** Opening Data provided block **
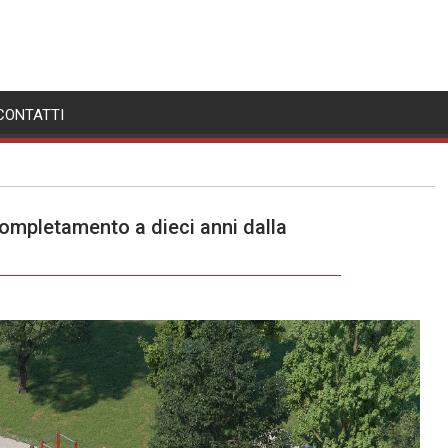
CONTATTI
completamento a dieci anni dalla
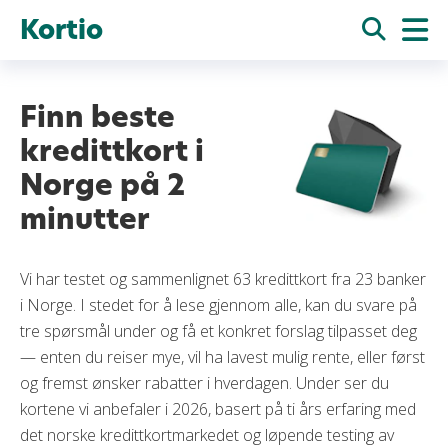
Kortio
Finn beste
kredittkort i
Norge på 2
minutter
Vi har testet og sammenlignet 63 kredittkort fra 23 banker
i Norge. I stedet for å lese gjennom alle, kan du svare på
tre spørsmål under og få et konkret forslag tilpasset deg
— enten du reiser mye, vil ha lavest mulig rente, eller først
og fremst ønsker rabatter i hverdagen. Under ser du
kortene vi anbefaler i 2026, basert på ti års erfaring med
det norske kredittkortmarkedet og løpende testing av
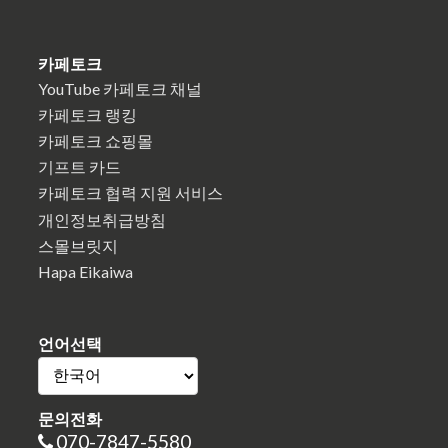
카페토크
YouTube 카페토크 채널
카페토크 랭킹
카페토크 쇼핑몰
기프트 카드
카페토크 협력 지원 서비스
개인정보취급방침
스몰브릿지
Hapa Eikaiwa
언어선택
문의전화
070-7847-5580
** Closing Data provided block **
Exercise
Please retype, exactly and with the pictures left out, the lines from the line containing "Vi har testet" through the last line of the records above.

Written answer
Vi har testet og sammenlignet 63 kredittkort fra 23 banker
i Norge. I stedet for å lese gjennom alle, kan du svare på
tre spørsmål under og få et konkret forslag tilpasset deg
— enten du reiser mye, vil ha lavest mulig rente, eller først
og fremst ønsker rabatter i hverdagen. Under ser du
kortene vi anbefaler i 2026, basert på ti års erfaring med
det norske kredittkortmarkedet og løpende testing av
카페토크
YouTube 카페토크 채널
카페토크 랭킹
카페토크 쇼핑몰
기프트 카드
카페토크 협력 지원 서비스
개인정보취급방침
스몰브릿지
Hapa Eikaiwa
언어선택
문의전화
070-7847-5580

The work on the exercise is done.